CHICAGO — Just over a month after agreeing to build a severe service truck with Caterpillar, Navistar International announced that it plans to team up with American LaFrance to develop and manufacture low cab-over engine (LCOE) vocational trucks.
American LaFrance, which exited from Chapter 11 bankruptcy a few weeks ago, mainly manufactures emergency apparatus like pumpers, ambulances, and rescue trucks.
The initial product focus will target the refuse and construction segments for domestic and global markets with future products planned for additional vocational segments. The vehicles will be assembled at American LaFrance’s Summerville, S.C. manufacturing facility.
The joint venture will build upon the engineering platform of American LaFrance products and further enhance the product offering with proprietary Navistar components.
Navistar engines will be incorporated within the product offering with a goal to meet the 2010 EPA emission requirements.
The companies have commissioned teams to focus on truck and engine opportunities.

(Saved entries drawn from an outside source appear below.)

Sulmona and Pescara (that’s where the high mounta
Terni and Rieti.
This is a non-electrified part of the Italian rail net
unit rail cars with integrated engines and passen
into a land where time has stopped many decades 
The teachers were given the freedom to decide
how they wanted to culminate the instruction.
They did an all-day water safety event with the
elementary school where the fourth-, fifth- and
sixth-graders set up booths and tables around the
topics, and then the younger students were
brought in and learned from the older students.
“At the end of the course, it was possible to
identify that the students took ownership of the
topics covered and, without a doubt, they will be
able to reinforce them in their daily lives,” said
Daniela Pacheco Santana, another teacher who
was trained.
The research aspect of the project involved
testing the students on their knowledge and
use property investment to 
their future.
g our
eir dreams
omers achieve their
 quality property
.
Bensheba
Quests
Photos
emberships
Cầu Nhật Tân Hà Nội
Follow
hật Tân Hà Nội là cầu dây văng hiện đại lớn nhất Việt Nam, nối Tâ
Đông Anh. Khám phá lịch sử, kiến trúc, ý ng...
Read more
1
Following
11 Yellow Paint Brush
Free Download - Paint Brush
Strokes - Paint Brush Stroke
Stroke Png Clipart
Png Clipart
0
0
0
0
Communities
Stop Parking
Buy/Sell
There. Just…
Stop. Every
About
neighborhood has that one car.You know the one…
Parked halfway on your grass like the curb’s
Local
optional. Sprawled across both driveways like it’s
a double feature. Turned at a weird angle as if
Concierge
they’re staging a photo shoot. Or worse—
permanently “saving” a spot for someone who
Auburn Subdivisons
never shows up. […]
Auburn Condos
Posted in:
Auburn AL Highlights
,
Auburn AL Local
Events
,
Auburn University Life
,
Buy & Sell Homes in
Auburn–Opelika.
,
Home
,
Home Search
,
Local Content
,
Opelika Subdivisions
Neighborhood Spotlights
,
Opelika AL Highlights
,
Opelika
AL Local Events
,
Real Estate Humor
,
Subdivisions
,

The deal is subject to completion of due diligence, execution of definitive agreements and regulatory approvals.
American LaFrance was owned by Freightliner LLC up until December 2005, when it was sold to New York investment firm, Patriarch Partners LLC.
Perhaps it’s worth noting that Navistar’s newly-named senior VP of North American sales, Jim Hebe, first started his career in the heavy vehicle business 35 years ago with American LaFrance, before moving to then-named International Harvester — now Navistar.
Hebe eventually went on to lead Freightliner before leaving the commercial side of the industry. Most recently, he returned to Navistar International earlier this year.